►

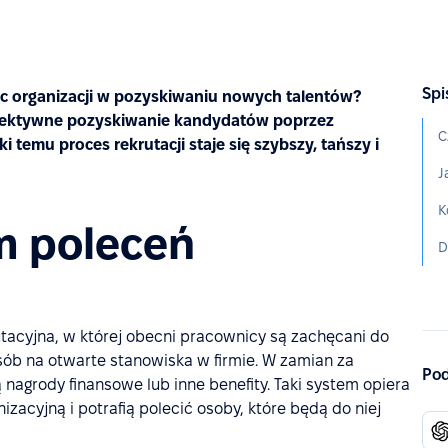
Spi
c organizacji w pozyskiwaniu nowych talentów?
fektywne pozyskiwanie kandydatów poprzez
C
temu proces rekrutacji staje się szybszy, tańszy i
J
m poleceń
D
tacyjna, w której obecni pracownicy są zachęcani do
ób na otwarte stanowiska w firmie. W zamian za
Pod
nagrody finansowe lub inne benefity. Taki system opiera
izacyjną i potrafią polecić osoby, które będą do niej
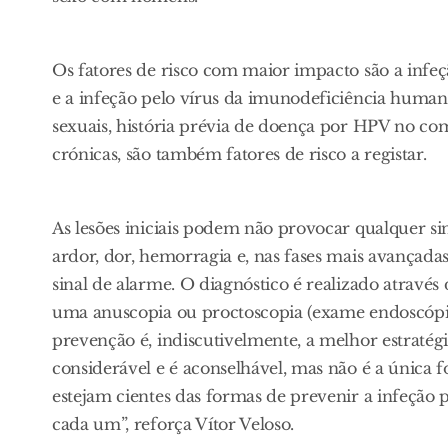
Os fatores de risco com maior impacto são a infeçã
e a infeção pelo vírus da imunodeficiência humana 
sexuais, história prévia de doença por HPV no co
crónicas, são também fatores de risco a registar.
As lesões iniciais podem não provocar qualquer s
ardor, dor, hemorragia e, nas fases mais avançadas,
sinal de alarme. O diagnóstico é realizado através
uma anuscopia ou proctoscopia (exame endoscópico
prevenção é, indiscutivelmente, a melhor estraté
considerável e é aconselhável, mas não é a única 
estejam cientes das formas de prevenir a infeção 
cada um”, reforça Vítor Veloso.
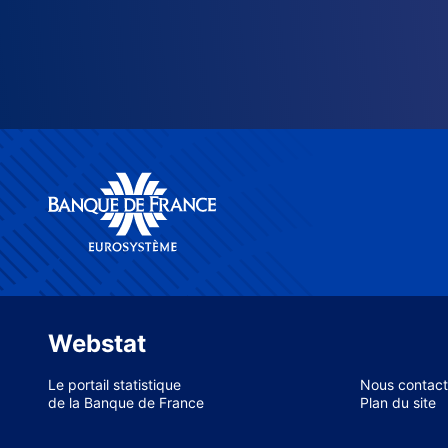
Webstat
Le portail statistique
Nous contact
de la Banque de France
Plan du site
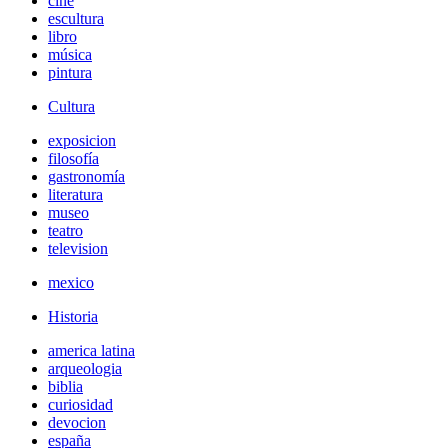
cine
escultura
libro
música
pintura
Cultura
exposicion
filosofía
gastronomía
literatura
museo
teatro
television
mexico
Historia
america latina
arqueologia
biblia
curiosidad
devocion
españa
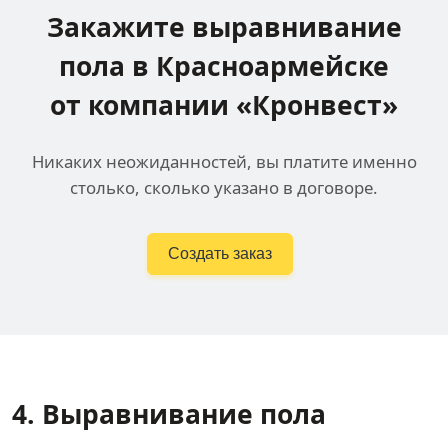
Закажите выравнивание
пола
в Красноармейске
от компании «Кронвест»
Никаких неожиданностей, вы платите именно
столько, сколько указано в договоре.
Создать заказ
4. Выравнивание пола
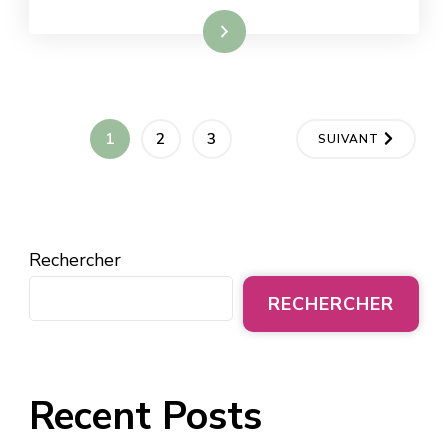
Lire la suite
1
2
3
SUIVANT
Rechercher
RECHERCHER
Recent Posts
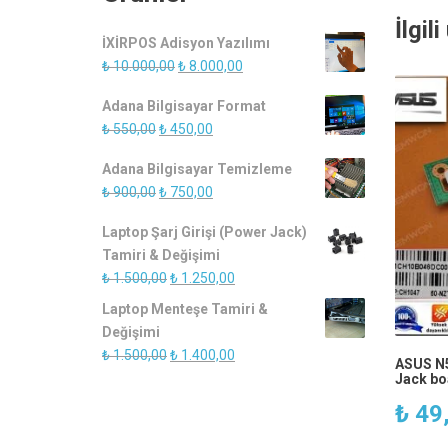
İlgil
İXİRPOS Adisyon Yazılımı
Orijinal
Şu
₺
10.000,00
₺
8.000,00
fiyat:
andaki
Adana Bilgisayar Format
₺ 10.000,00.
fiyat:
Orijinal
Şu
₺
550,00
₺
450,00
₺ 8.000,00.
fiyat:
andaki
Adana Bilgisayar Temizleme
₺ 550,00.
fiyat:
Orijinal
Şu
₺
900,00
₺
750,00
₺ 450,00.
fiyat:
andaki
Laptop Şarj Girişi (Power Jack)
₺ 900,00.
fiyat:
Tamiri & Değişimi
₺ 750,00.
Orijinal
Şu
₺
1.500,00
₺
1.250,00
fiyat:
andaki
Laptop Menteşe Tamiri &
₺ 1.500,00.
fiyat:
Değişimi
₺ 1.250,00.
Orijinal
Şu
₺
1.500,00
₺
1.400,00
ASUS N
fiyat:
andaki
Jack boa
₺ 1.500,00.
fiyat:
₺
49
₺ 1.400,00.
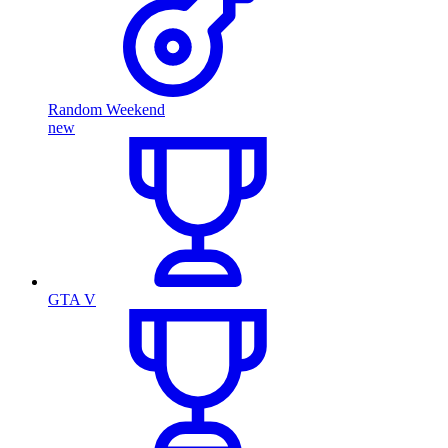
Random Weekend
new
GTA V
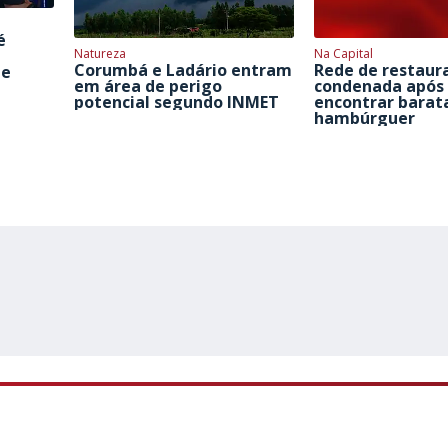
é
Natureza
Na Capital
Corumbá e Ladário entram
Rede de restaur
de
em área de perigo
condenada após 
potencial segundo INMET
encontrar barat
hambúrguer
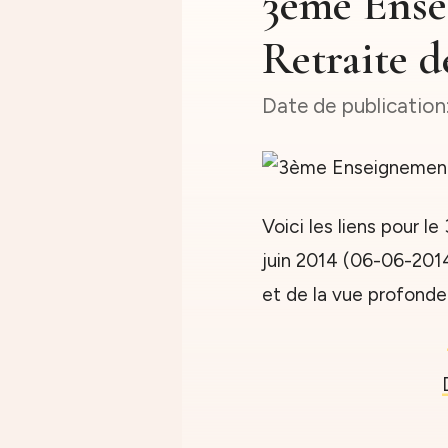
3ème Ense
Retraite d
Voici les liens pour 
juin 2014 (06-06-201
et de la vue profonde 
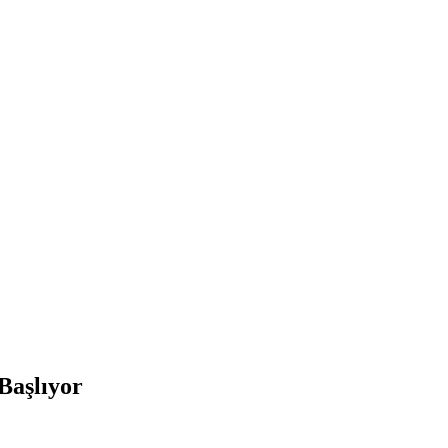
Başlıyor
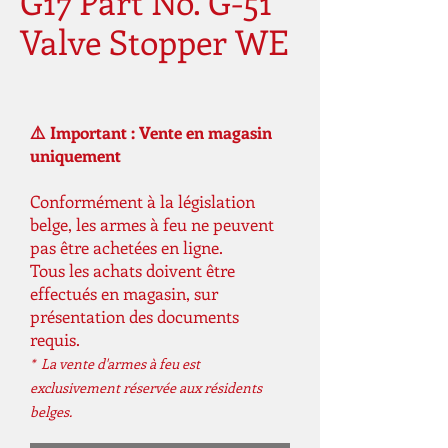
G17 Part No. G-51
Valve Stopper WE
⚠️ Important : Vente en magasin
uniquement
Conformément à la législation
belge, les armes à feu ne peuvent
pas être achetées en ligne.
Tous les achats doivent être
effectués en magasin, sur
présentation des documents
requis.
* La vente d'armes à feu est
exclusivement réservée aux résidents
belges.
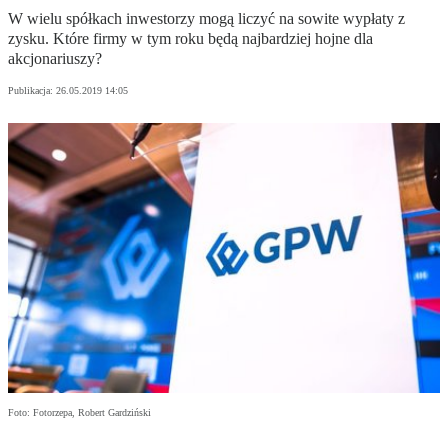
W wielu spółkach inwestorzy mogą liczyć na sowite wypłaty z
zysku. Które firmy w tym roku będą najbardziej hojne dla
akcjonariuszy?
Publikacja:
26.05.2019 14:05
Foto: Fotorzepa, Robert Gardziński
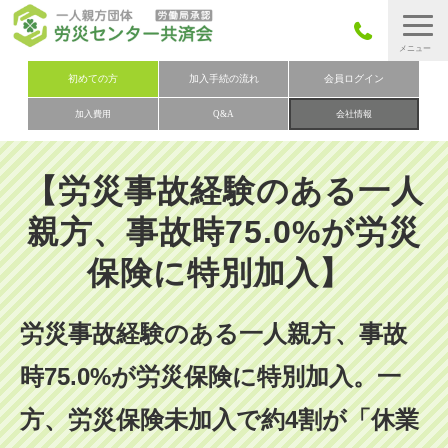
労災保険とは
初めての方
加入手続の流れ
会員ログイン
加入費用
Q&A
会社情報
労災保険の取りまとめ
労災保険加入手続きの流れ
【労災事故経験のある一人
加入費用
親方、事故時75.0%が労災
加入申込み
保険に特別加入】
会社概要
お問い合わせ
労災事故経験のある一人親方、事故
会員メニュー
時75.0%が労災保険に特別加入。一
方、労災保険未加入で約4割が「休業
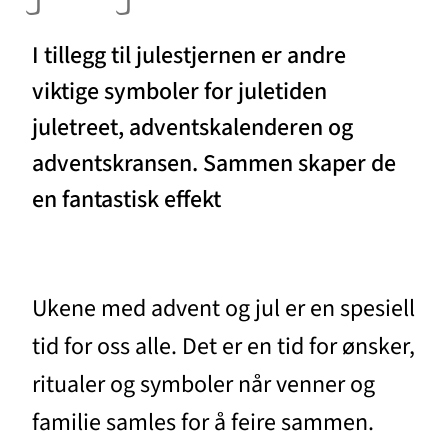
I tillegg til julestjernen er andre
viktige symboler for juletiden
juletreet, adventskalenderen og
adventskransen. Sammen skaper de
en fantastisk effekt
Ukene med advent og jul er en spesiell
tid for oss alle. Det er en tid for ønsker,
ritualer og symboler når venner og
familie samles for å feire sammen.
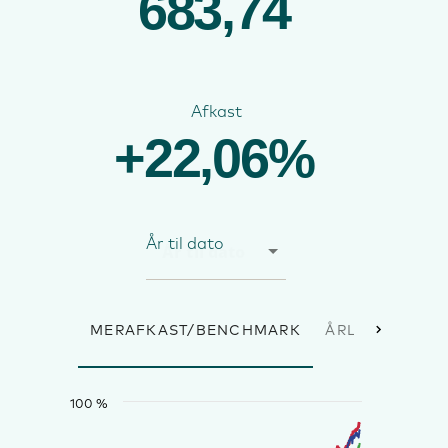
683,74
Afkast
+22,06%
År til dato
MERAFKAST/BENCHMARK
ÅRLIGE AFKAS
100 %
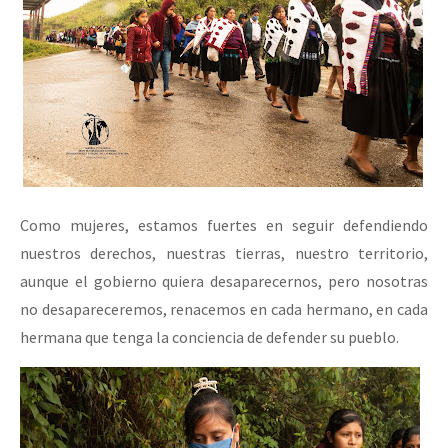
Como mujeres, estamos fuertes en seguir defendiendo
nuestros derechos, nuestras tierras, nuestro territorio,
aunque el gobierno quiera desaparecernos, pero nosotras
no desapareceremos, renacemos en cada hermano, en cada
hermana que tenga la conciencia de defender su pueblo.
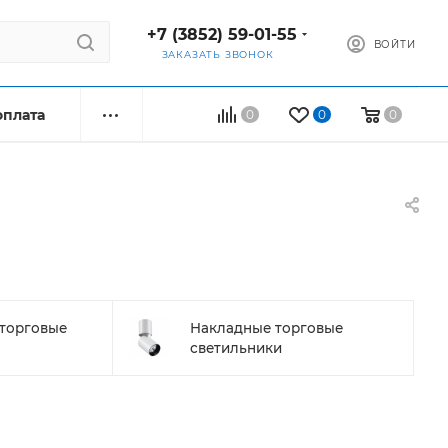
+7 (3852) 59-01-55
ВОЙТИ
ЗАКАЗАТЬ ЗВОНОК
оплата
0
0
0
торговые
Накладные торговые
светильники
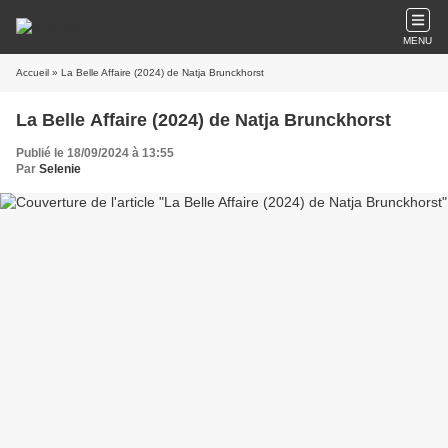
MENU
Accueil
» La Belle Affaire (2024) de Natja Brunckhorst
La Belle Affaire (2024) de Natja Brunckhorst
Publié le 18/09/2024 à 13:55
Par
Selenie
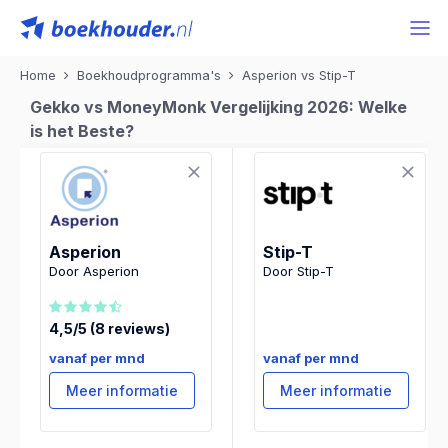
Home
Boekhoudprogramma's
Asperion vs Stip-T
Gekko vs MoneyMonk Vergelijking 2026: Welke
is het Beste?
Asperion
Stip-T
Door Asperion
Door Stip-T
4,5/5 (8 reviews)
vanaf per mnd
vanaf per mnd
Meer informatie
Meer informatie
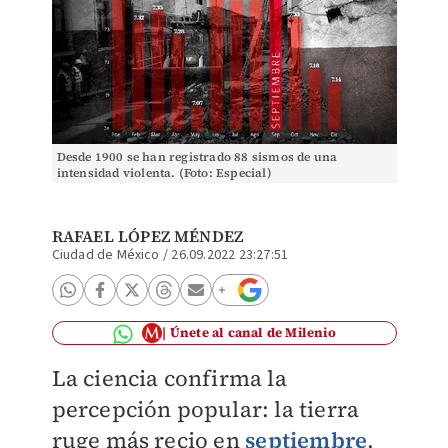
Desde 1900 se han registrado 88 sismos de una
intensidad violenta. (Foto: Especial)
RAFAEL LÓPEZ MÉNDEZ
Ciudad de México
/
26.09.2022 23:27:51
Únete al canal de Milenio
La ciencia confirma la
percepción popular: la tierra
ruge más recio en
septiembre
.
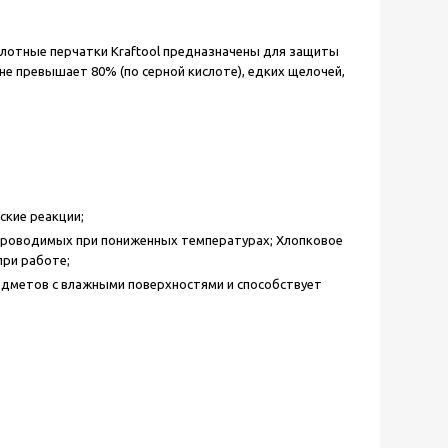
лотные перчатки Kraftool предназначены для защиты
е превышает 80% (по серной кислоте), едких щелочей,
ские реакции;
проводимых при пониженных температурах; Хлопковое
при работе;
едметов с влажными поверхностями и способствует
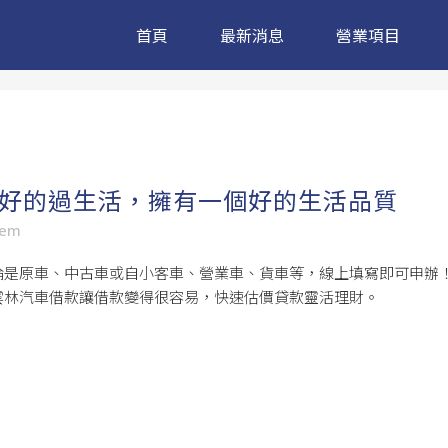
首頁
最新消息
營業項目
好的過生活，擁有一個好的生活品質
sem
是原車、中古車或自小客車、營業車、貨車等，線上填寫即可申辦！
雲林汽車借款讓借款變得很容易，快速估價貸款靈活理財。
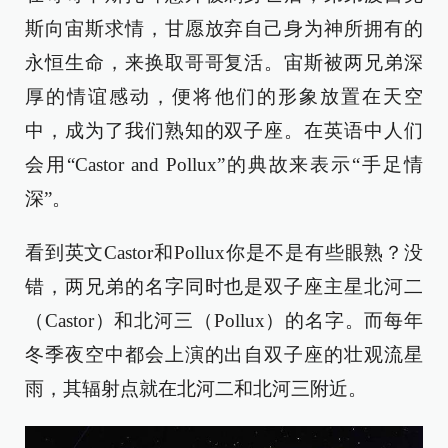
斯向宙斯求情，甘愿放弃自己身为神所拥有的
永恒生命，来换取哥哥复活。宙斯被两兄弟深
厚的情谊感动，便将他们的形象放置在天空
中，成为了我们熟知的双子座。在英语中人们
会用“Castor and Pollux”的典故来表示“手足情
深”。
看到英文Castor和Pollux你是不是有些眼熟？没
错，两兄弟的名字同时也是双子座主星北河二
（Castor）和北河三（Pollux）的名字。而每年
冬季夜空中都会上演的出自双子座的壮观流星
雨，其辐射点就在北河二和北河三附近。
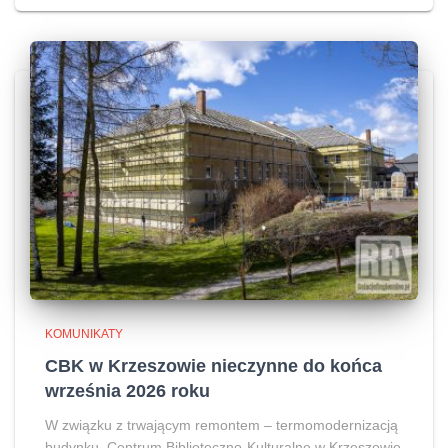
KOMUNIKATY
CBK w Krzeszowie nieczynne do końca
września 2026 roku
W związku z trwającym remontem – termomodernizacją
budynku, Centrum Biblioteczno-Kulturalne w Krzeszowie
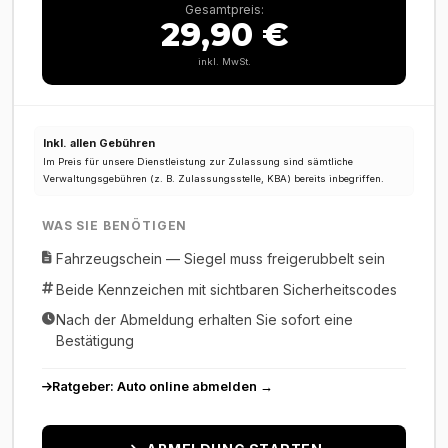
Gesamtpreis:
29,90 €
inkl. MwSt.
Inkl. allen Gebühren
Im Preis für unsere Dienstleistung zur Zulassung sind sämtliche
Verwaltungsgebühren (z. B. Zulassungsstelle, KBA) bereits inbegriffen.
WAS SIE BENÖTIGEN
Fahrzeugschein — Siegel muss freigerubbelt sein
Beide Kennzeichen mit sichtbaren Sicherheitscodes
Nach der Abmeldung erhalten Sie sofort eine
Bestätigung
Ratgeber: Auto online abmelden →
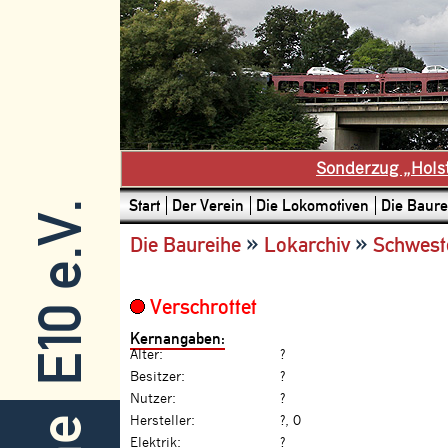
Sonderzug „Hols
Start
Der Verein
Die Lokomotiven
Die Baure
E10 e.V.
»
»
Die Baureihe
Lokarchiv
Schwest
Verschrottet
Kernangaben:
Alter:
?
Besitzer:
?
Nutzer:
?
Hersteller:
?, 0
Elektrik:
?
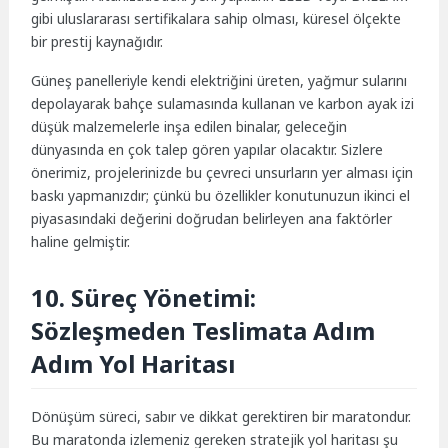
gibi uluslararası sertifikalara sahip olması, küresel ölçekte
bir prestij kaynağıdır.
Güneş panelleriyle kendi elektriğini üreten, yağmur sularını
depolayarak bahçe sulamasında kullanan ve karbon ayak izi
düşük malzemelerle inşa edilen binalar, geleceğin
dünyasında en çok talep gören yapılar olacaktır. Sizlere
önerimiz, projelerinizde bu çevreci unsurların yer alması için
baskı yapmanızdır; çünkü bu özellikler konutunuzun ikinci el
piyasasındaki değerini doğrudan belirleyen ana faktörler
haline gelmiştir.
10. Süreç Yönetimi:
Sözleşmeden Teslimata Adım
Adım Yol Haritası
Dönüşüm süreci, sabır ve dikkat gerektiren bir maratondur.
Bu maratonda izlemeniz gereken stratejik yol haritası şu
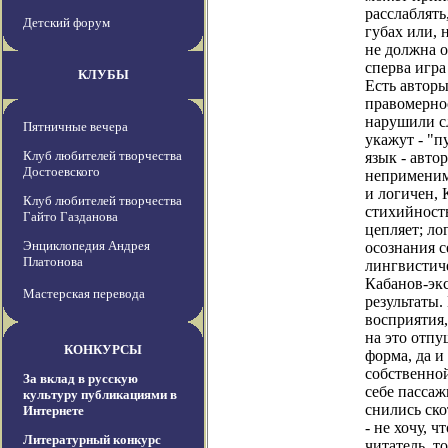
расслаблять
Детский форум
губах или, 
не должна о
сперва игра
КЛУБЫ
Есть автор
правомернос
нарушили с
Пятничные вечера
укажут - "п
Клуб любителей творчества
язык - авто
Достоевского
неприменим
и логичен, 
Клуб любителей творчества
стихийность
Гайто Газданова
цепляет; ло
Энциклопедия Андрея
осознания с
Платонова
лингвистиче
Кабанов-эк
Мастерская перевода
результаты.
восприятия,
на это отпу
КОНКУРСЫ
форма, да 
собственно
За вклад в русскую
себе пассаж
культуру публикациями в
снились ско
Интернете
- не хочу, 
Литературный конкурс
читатель, т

◄

**Your goal:**
Above this instruction are the records; retype exactly the lines from the one containing "gibi uluslararası sertifikalara" up to and including the one containing "düşük malzemelerle inşa".

**Result for this exercise:**
gibi uluslararası sertifikalara sahip olması, küresel ölçekte
bir prestij kaynağıdır.
Güneş panelleriyle kendi elektriğini üreten, yağmur sularını
depolayarak bahçe sulamasında kullanan ve karbon ayak izi
düşük malzemelerle inşa edilen binalar, geleceğin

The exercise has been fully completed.